And as someone who works from home - I have as much a social life as earlier
(in a "real" job).

------
JackFr
This really struck the perfect HN balance between arrogance and whining with a
sales pitch thrown in. If I were writing an HNbot this post is what I would
aspire to.

------
whichdan
I telecommute, and I can definitely relate to most of this post. There's
something really refreshing about being able to step out at 1pm, run for an
hour, hit a bar for lunch, meander back home, and settle back into coding
again. It feels great, but especially in the winter months, the lack of daily
social interaction catches up with you really quickly.

------
FD3SA
I cannot praise this enough. The greatest achievements in the world have come
from a gathering of bright and passionate people, discussing and vetting their
ideas together.

As deep thinkers, we tend to seek isolation to focus the entirety of our
mental faculty on a particular problem. In this quest to make efficient use of
our biological computing device, we forget that we are indeed humans forged
through evolutionary processes, and that our very sanity depends on a
positively reinforcing social foundation.

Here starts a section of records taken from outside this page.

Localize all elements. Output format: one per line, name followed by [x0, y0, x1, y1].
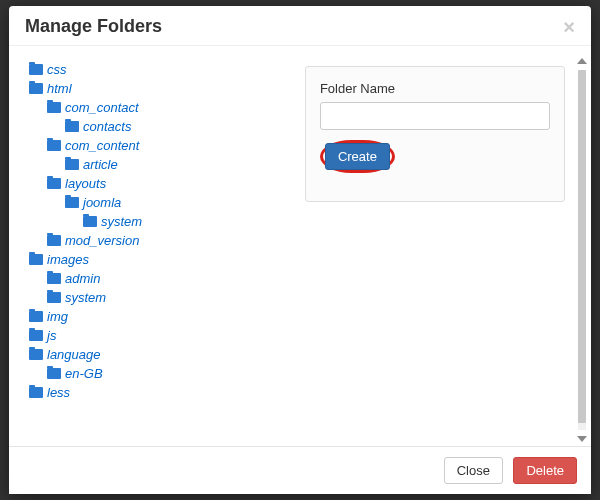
folder-label[interactable]: system	[101, 214, 142, 229]
tree-node: en-GB	[47, 366, 295, 381]
create-button[interactable]: Create	[325, 143, 390, 170]
highlight-annotation: Create	[320, 140, 395, 173]
folder-icon	[47, 273, 61, 284]
folder-tree: csshtmlcom_contactcontactscom_contentart…	[29, 62, 295, 400]
tree-node: com_contactcontacts	[47, 100, 295, 134]
tree-node: less	[29, 385, 295, 400]
scroll-up-icon[interactable]	[577, 58, 587, 64]
delete-button[interactable]: Delete	[513, 457, 577, 484]
folder-label[interactable]: admin	[65, 271, 100, 286]
folder-icon	[65, 197, 79, 208]
tree-node: css	[29, 62, 295, 77]
folder-icon	[29, 387, 43, 398]
tree-node: img	[29, 309, 295, 324]
form-pane: Folder Name Create	[295, 58, 583, 446]
tree-node: layoutsjoomlasystem	[47, 176, 295, 229]
modal-footer: Close Delete	[9, 446, 591, 494]
tree-node: contacts	[65, 119, 295, 134]
scrollbar[interactable]	[575, 58, 589, 442]
folder-icon	[47, 368, 61, 379]
tree-node: imagesadminsystem	[29, 252, 295, 305]
folder-icon	[47, 140, 61, 151]
folder-icon	[47, 102, 61, 113]
create-folder-form: Folder Name Create	[305, 66, 565, 202]
folder-icon	[47, 292, 61, 303]
modal-header: Manage Folders ×	[9, 6, 591, 46]
folder-label[interactable]: com_contact	[65, 100, 139, 115]
close-icon[interactable]: ×	[563, 17, 575, 37]
folder-icon	[83, 216, 97, 227]
folder-icon	[29, 64, 43, 75]
tree-node: js	[29, 328, 295, 343]
folder-name-label: Folder Name	[320, 81, 550, 96]
tree-node: htmlcom_contactcontactscom_contentarticl…	[29, 81, 295, 248]
tree-node: article	[65, 157, 295, 172]
folder-label[interactable]: less	[47, 385, 70, 400]
folder-icon	[29, 349, 43, 360]
manage-folders-modal: Manage Folders × csshtmlcom_contactconta…	[9, 6, 591, 494]
folder-label[interactable]: language	[47, 347, 101, 362]
folder-tree-pane[interactable]: csshtmlcom_contactcontactscom_contentart…	[29, 58, 295, 446]
tree-node: system	[47, 290, 295, 305]
folder-label[interactable]: images	[47, 252, 89, 267]
folder-icon	[47, 178, 61, 189]
folder-icon	[65, 121, 79, 132]
folder-label[interactable]: img	[47, 309, 68, 324]
folder-label[interactable]: layouts	[65, 176, 106, 191]
modal-title: Manage Folders	[25, 16, 162, 37]
tree-node: com_contentarticle	[47, 138, 295, 172]
folder-icon	[47, 235, 61, 246]
folder-label[interactable]: com_content	[65, 138, 139, 153]
tree-node: joomlasystem	[65, 195, 295, 229]
folder-label[interactable]: en-GB	[65, 366, 103, 381]
folder-label[interactable]: system	[65, 290, 106, 305]
folder-label[interactable]: joomla	[83, 195, 121, 210]
tree-node: mod_version	[47, 233, 295, 248]
scroll-down-icon[interactable]	[577, 436, 587, 442]
scroll-thumb[interactable]	[578, 70, 586, 423]
folder-label[interactable]: mod_version	[65, 233, 139, 248]
folder-label[interactable]: contacts	[83, 119, 131, 134]
folder-icon	[29, 254, 43, 265]
tree-node: admin	[47, 271, 295, 286]
folder-icon	[65, 159, 79, 170]
tree-node: system	[83, 214, 295, 229]
tree-node: languageen-GB	[29, 347, 295, 381]
folder-label[interactable]: js	[47, 328, 56, 343]
folder-icon	[29, 311, 43, 322]
modal-body: csshtmlcom_contactcontactscom_contentart…	[9, 46, 591, 446]
folder-label[interactable]: article	[83, 157, 118, 172]
folder-icon	[29, 330, 43, 341]
folder-icon	[29, 83, 43, 94]
close-button[interactable]: Close	[444, 457, 503, 484]
folder-label[interactable]: css	[47, 62, 67, 77]
folder-name-input[interactable]	[320, 102, 550, 130]
folder-label[interactable]: html	[47, 81, 72, 96]
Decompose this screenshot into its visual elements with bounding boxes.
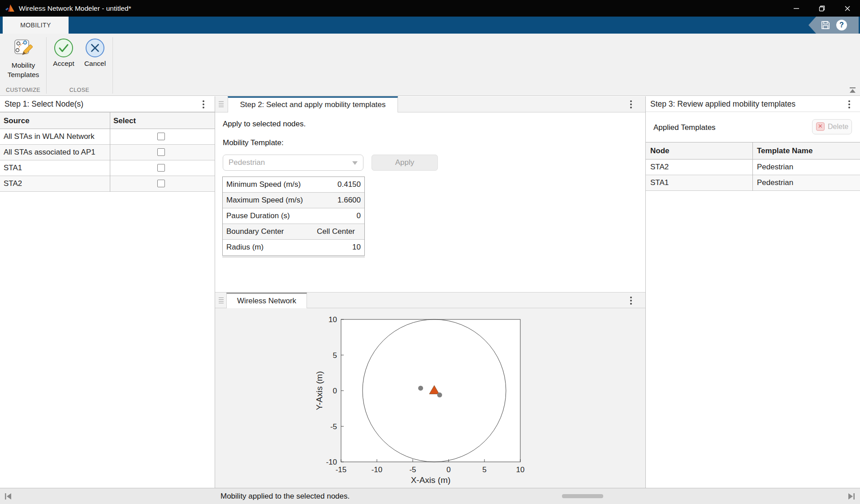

The most difficult task is finding like minded individuals, who would
spontaneously coalesce as if by a force of nature but are held apart due to
spatial or temporal separation. Once this initial barrier is overcome, such
minds become inseparable and often go on to do great things. History is abound
with examples such as Godel and Einstein, whose friendship began in the most
extraordinary of circumstances but ended up changing our very understanding of
the universe.

So good luck, and god speed!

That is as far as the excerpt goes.